Doudou’s mother tells you how to measure your pelvis yourself: Put your hands down on your hips, and you can feel some curved bones on both sides of the body, which are the iliac bones; go down to the place commonly known as the tailbone, which is the coccyx; the part below the waist and above the coccyx That\’s the sacrum; then touch the pubic bone above the perineum; and finally, when we sit down, the bone that sticks out when we sit down is the ischium. The part touched above is probably the entire pelvis.
So, what is the relationship between smooth delivery and natural childbirth? The pelvis is just one important factor in childbirth. Others such as labor force, maternal psychological state, uterine contraction status, fetal size, delivery posture, etc. are all key. Among them, factors such as labor force, birth canal, fetus, and labor pain are particularly important.
5. Productivity
The force that forces the fetus and its appendages out of the womb is called productivity. Production force includes uterine contractility (referred to as uterine contractility), abdominal muscle and diaphragm contractility (collectively referred to as abdominal pressure), and levator ani muscle contractility. 1. Uterine contractions occur after deliveryThe main production force throughout the entire delivery process. Postpartum uterine contractions can force the cervical canal to shorten until it disappears, the cervix dilates, the fetal presentation decreases, and the placenta and fetal membranes are delivered.

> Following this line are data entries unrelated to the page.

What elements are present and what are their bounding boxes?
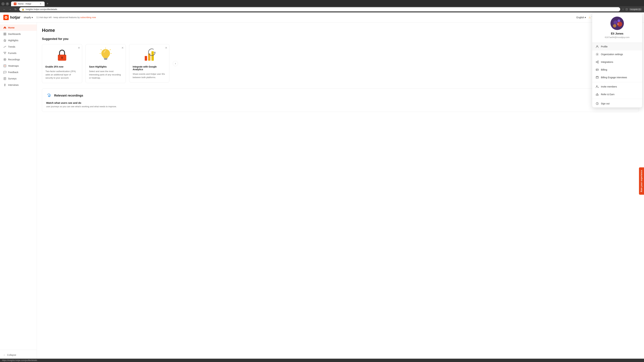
dropdown-item-refer[interactable]: Refer & Earn — [592, 90, 642, 98]
sidebar-item-home[interactable]: Home — [0, 24, 37, 31]
dropdown-item-integrations[interactable]: Integrations — [592, 58, 642, 66]
sidebar-dashboards-label: Dashboards — [8, 33, 21, 35]
recordings-section: Relevant recordings All sessions ▾ Watch… — [42, 88, 639, 112]
back-btn[interactable]: ← — [2, 7, 7, 11]
svg-point-0 — [6, 17, 6, 18]
app-container: hotjar shopify ▾ 11 trial days left - ke… — [0, 12, 644, 362]
dropdown-signout-label: Sign out — [601, 102, 610, 105]
status-url: https://insights.hotjar.com/profile/deta… — [2, 359, 37, 362]
lang-dropdown-icon: ▾ — [585, 16, 586, 19]
card-highlights-illustration — [97, 48, 114, 63]
new-tab-btn[interactable]: + — [45, 1, 50, 6]
tab-dropdown-btn[interactable]: ▾ — [6, 2, 9, 5]
main-layout: Home Dashboards — [0, 22, 644, 362]
collapse-icon: ← — [3, 354, 6, 356]
page-title: Home — [42, 28, 55, 33]
svg-point-36 — [48, 95, 50, 96]
recordings-header: Relevant recordings All sessions ▾ — [46, 93, 635, 99]
dropdown-user-name: Eli Jones — [596, 32, 638, 35]
sidebar-item-funnels[interactable]: Funnels — [0, 50, 37, 56]
tab-close-btn[interactable]: ✕ — [39, 2, 42, 5]
svg-line-49 — [597, 62, 598, 63]
svg-rect-11 — [4, 34, 5, 35]
page-header: Home Share — [42, 27, 639, 33]
refer-icon — [596, 93, 599, 96]
refresh-btn[interactable]: ↻ — [14, 7, 18, 11]
card-analytics-illustration — [141, 48, 158, 63]
card-highlights-close-btn[interactable]: ✕ — [122, 46, 124, 49]
logo-text: hotjar — [10, 15, 20, 19]
card-analytics-title: Integrate with Google Analytics — [133, 65, 166, 71]
dropdown-profile-label: Profile — [601, 45, 608, 48]
home-icon — [3, 26, 6, 29]
svg-rect-32 — [104, 59, 107, 60]
site-selector[interactable]: shopify ▾ — [24, 16, 33, 19]
dropdown-item-signout[interactable]: Sign out — [592, 100, 642, 107]
trends-icon — [3, 45, 6, 48]
bookmark-btn[interactable]: ☆ — [622, 8, 624, 11]
card-2fa-close-btn[interactable]: ✕ — [78, 46, 80, 49]
tab-title: Home - Hotjar — [18, 2, 31, 5]
svg-rect-10 — [5, 33, 6, 34]
sidebar-trends-label: Trends — [8, 45, 15, 48]
dropdown-billing-label: Billing — [601, 68, 607, 71]
svg-point-44 — [597, 54, 598, 55]
highlights-icon — [3, 39, 6, 42]
sidebar-item-highlights[interactable]: Highlights — [0, 37, 37, 43]
status-bar: https://insights.hotjar.com/profile/deta… — [0, 359, 644, 362]
sidebar-item-surveys[interactable]: Surveys — [0, 75, 37, 82]
sidebar-item-trends[interactable]: Trends — [0, 43, 37, 50]
sidebar-item-feedback[interactable]: Feedback — [0, 69, 37, 75]
recordings-section-title: Relevant recordings — [54, 94, 83, 97]
dropdown-item-billing-engage[interactable]: Billing Engage interviews — [592, 73, 642, 81]
rate-experience-btn[interactable]: Rate your experience — [639, 167, 644, 195]
browser-chrome: ‹ ▾ H Home - Hotjar ✕ + ← → ↻ 🔒 insights… — [0, 0, 644, 12]
recordings-icon — [3, 58, 6, 61]
heatmaps-icon — [3, 64, 6, 67]
svg-rect-12 — [5, 34, 6, 35]
card-2fa-title: Enable 2FA now — [46, 65, 79, 68]
signout-icon — [596, 102, 599, 105]
card-highlights-title: Save Highlights — [89, 65, 122, 68]
svg-rect-25 — [62, 58, 62, 59]
dropdown-avatar — [610, 16, 624, 30]
sidebar-highlights-label: Highlights — [8, 39, 18, 42]
svg-marker-13 — [4, 39, 6, 41]
suggestion-card-highlights: ✕ — [86, 44, 126, 83]
forward-btn[interactable]: → — [8, 7, 12, 11]
dropdown-item-invite[interactable]: Invite members — [592, 83, 642, 90]
funnels-icon — [3, 52, 6, 55]
svg-point-38 — [614, 20, 618, 24]
split-btn[interactable]: ⊡ — [626, 8, 628, 11]
active-tab[interactable]: H Home - Hotjar ✕ — [11, 1, 44, 6]
recordings-section-icon — [46, 93, 52, 99]
dropdown-item-org-settings[interactable]: Organization settings — [592, 50, 642, 58]
tab-favicon: H — [14, 2, 16, 5]
svg-rect-53 — [596, 76, 598, 78]
cards-next-btn[interactable]: › — [173, 61, 178, 66]
card-analytics-close-btn[interactable]: ✕ — [165, 46, 167, 49]
suggestion-card-2fa: ✕ Enable 2FA now Two-factor — [42, 44, 82, 83]
svg-rect-35 — [152, 51, 154, 61]
sidebar-item-recordings[interactable]: Recordings — [0, 56, 37, 63]
dropdown-item-billing[interactable]: Billing — [592, 66, 642, 73]
trial-link[interactable]: subscribing now — [80, 16, 96, 18]
tab-back-btn[interactable]: ‹ — [1, 2, 5, 5]
recordings-title-row: Relevant recordings — [46, 93, 83, 99]
dropdown-item-profile[interactable]: Profile — [592, 43, 642, 50]
dropdown-divider-1 — [592, 82, 642, 82]
secure-icon: 🔒 — [22, 8, 24, 10]
sidebar-item-heatmaps[interactable]: Heatmaps — [0, 63, 37, 69]
suggested-section-title: Suggested for you — [42, 37, 639, 41]
sidebar-bottom: ← Collapse — [0, 350, 37, 360]
invite-icon — [596, 85, 599, 88]
collapse-btn[interactable]: ← Collapse — [0, 352, 37, 358]
language-selector[interactable]: English ▾ — [576, 16, 586, 19]
sidebar-item-interviews[interactable]: Interviews — [0, 82, 37, 88]
sidebar-funnels-label: Funnels — [8, 52, 16, 54]
sidebar-item-dashboards[interactable]: Dashboards — [0, 31, 37, 37]
url-text: insights.hotjar.com/profile/details — [26, 8, 57, 10]
dropdown-refer-label: Refer & Earn — [601, 93, 614, 96]
url-bar[interactable]: 🔒 insights.hotjar.com/profile/details — [19, 7, 620, 11]
sidebar-surveys-label: Surveys — [8, 77, 16, 80]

2. The contraction force of the abdominal muscles and protruding muscles The contractility (abdominal pressure) of the abdominal wall muscles and diaphragm muscles is an important auxiliary force for the delivery of the fetus in the second stage of labor. 3. The contractility of the levator ani muscle The contractility of the levator ani muscle can assist the fetus in internal rotation of the pelvis. When the occipital part of the fetal head is exposed under the pubic arch, it can assist in tilting the fetal head back and delivering the baby. After the fetus is delivered, when the placenta descends into the vagina, the contraction of the levator ani muscle helps the placenta to be delivered.